Ficino (1476) – Quando as divindades estão alegres...
Quando as divindades estão alegres, os corpos celestes, que são como seus olhos, riem e se transportam de alegria ao resplandecer e se mover.
Visto que percebemos, pelos raios celestes que dos corpos supracelestes descem até nós passando pelos corpos celestes como por vidro, que a luz concede a todos os seres sua perfeição, sentido, certeza, graça e alegria, é necessário que ela seja, nos espíritos acima do céu, a perfeição de sua forma, a fecundidade de sua vida, a clarividência de seus sentidos, a límpida certeza de sua verdadeira inteligência, a abundância de sua graça e a riqueza de sua alegria. A imagem de todas essas qualidades é o esplendor do céu, ou melhor, uma sombra quanto à sua claridade, pois o corpo do céu pode reproduzir menos exatamente o brilho do espírito do que a terra reproduz o fulgor do céu. Na admirável alegria dos espíritos celestes, o céu, semelhante a seu corpo e mesmo a seu olho - pois Orfeu chamava o sol de “olho” - manifesta seu riso em seu esplendor e seu júbilo em seu movimento, assim como a terra, muito distante desses mesmos espíritos, manifesta suas lágrimas em suas trevas e seu torpor em sua imobilidade e inação.

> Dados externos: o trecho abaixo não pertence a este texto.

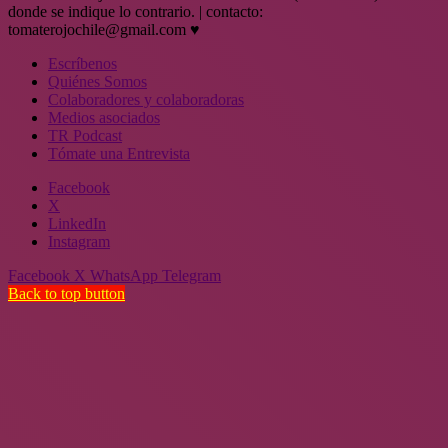
donde se indique lo contrario. | contacto:
tomaterojochile@gmail.com ♥
Escríbenos
Quiénes Somos
Colaboradores y colaboradoras
Medios asociados
TR Podcast
Tómate una Entrevista
Facebook
X
LinkedIn
Instagram
Facebook
X
WhatsApp
Telegram
Back to top button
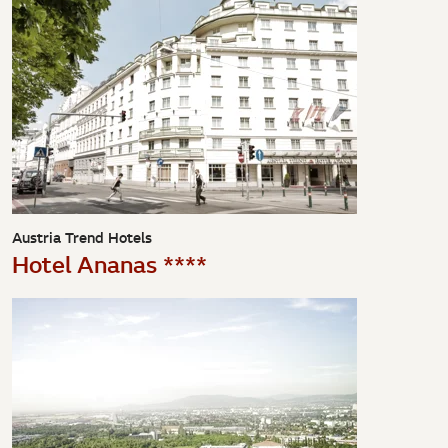
Austria Trend Hotels
Hotel Ananas ****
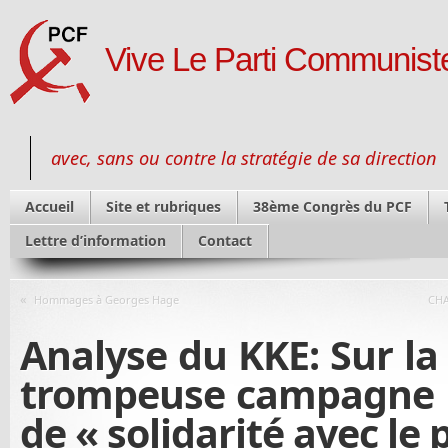
Vive Le Parti Communiste
avec, sans ou contre la stratégie de sa direction
Accueil
Site et rubriques
38ème Congrès du PCF
Lettre d’information
Contact
«
Hommages à Georges Hage
CHA
Analyse du KKE: Sur la
trompeuse campagne
de « solidarité avec le 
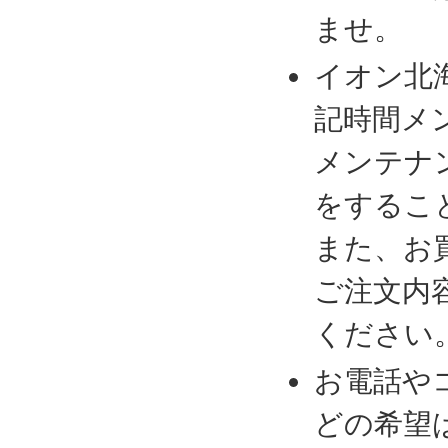
ませ。
イオン北
記時間メ
メンテナ
をするこ
また、お
ご注文内
ください
お電話や
どの希望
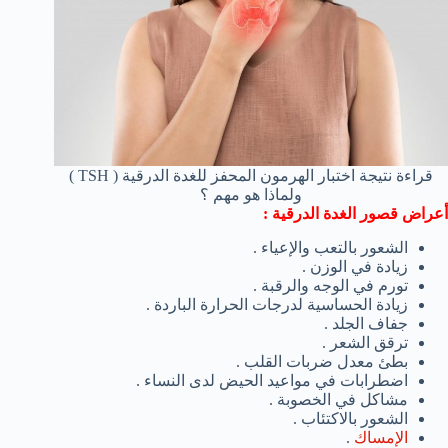
قراءة نتيجة اختبار الهرمون المحفز للغدة الدرقية ( TSH )
ولماذا هو مهم ؟
أعراض قصور الغدة الدرقية :
الشعور بالتعب والإعياء .
زيادة في الوزن .
تورم في الوجه والرقبة .
زيادة الحساسية لدرجات الحرارة الباردة .
جفاف الجلد .
ترقق الشعر .
بطئ معدل ضربات القلب .
اضطرابات في مواعيد الحيض لدى النساء .
مشاكل في الخصوبة .
الشعور بالاكتئاب .
الإمساك
.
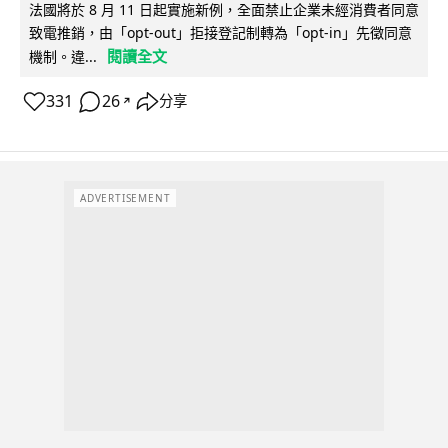
法國將於 8 月 11 日起實施新例，全面禁止企業未經消費者同意
致電推銷，由「opt-out」拒接登記制轉為「opt-in」先徵同意
閱讀全文
機制。違...
331
26
分享
↗
ADVERTISEMENT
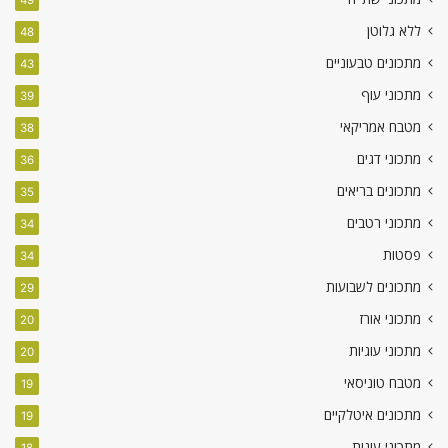
ללא גלוטן
48
מתכונים טבעוניים
43
מתכוני עוף
39
מטבח אמריקאי
38
מתכוני דגים
36
מתכונים בריאים
35
מתכוני רטבים
34
פסטות
34
מתכונים לשבועות
29
מתכוני אורז
20
מתכוני עוגיות
20
מטבח טוניסאי
19
מתכונים איטלקיים
19
מתכוני עוגות
18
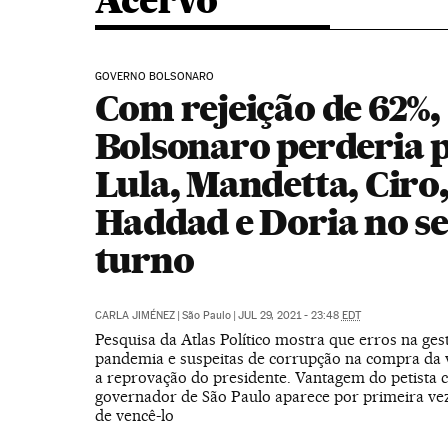
Acervo
GOVERNO BOLSONARO
Com rejeição de 62%,
Bolsonaro perderia 
Lula, Mandetta, Ciro
Haddad e Doria no s
turno
CARLA JIMÉNEZ
|
São Paulo
|
JUL 29, 2021 - 23:48
EDT
Pesquisa da Atlas Político mostra que erros na ges
pandemia e suspeitas de corrupção na compra da 
a reprovação do presidente. Vantagem do petista c
governador de São Paulo aparece por primeira ve
de vencê-lo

Porém, não se deve crer que o céu seja movido por alguma força ou por deficiência, pois seu movimento é naturalmente perpétuo e não abandona seu lugar natural. Ele é, portanto, a substância absolutíssima da qual nada se subtrai e que, por uma espécie de êxtase de alegria que a transporta, não consegue repousar. Segundo os pitagóricos, é ao som do canto das divindades alegres que as esferas conduzem os coros astrais, produzindo assim uma harmonia maravilhosa em movimentos muito ordenados e variados. Diante do riso dos astros, manifestado principalmente por seus raios, tudo o que está sob o céu e acima da terra sorri; diante das trevas, como diante da tristeza, tudo se entristece, pois costumamos nos alegrar com os que riem e nos entristecer com os que choram.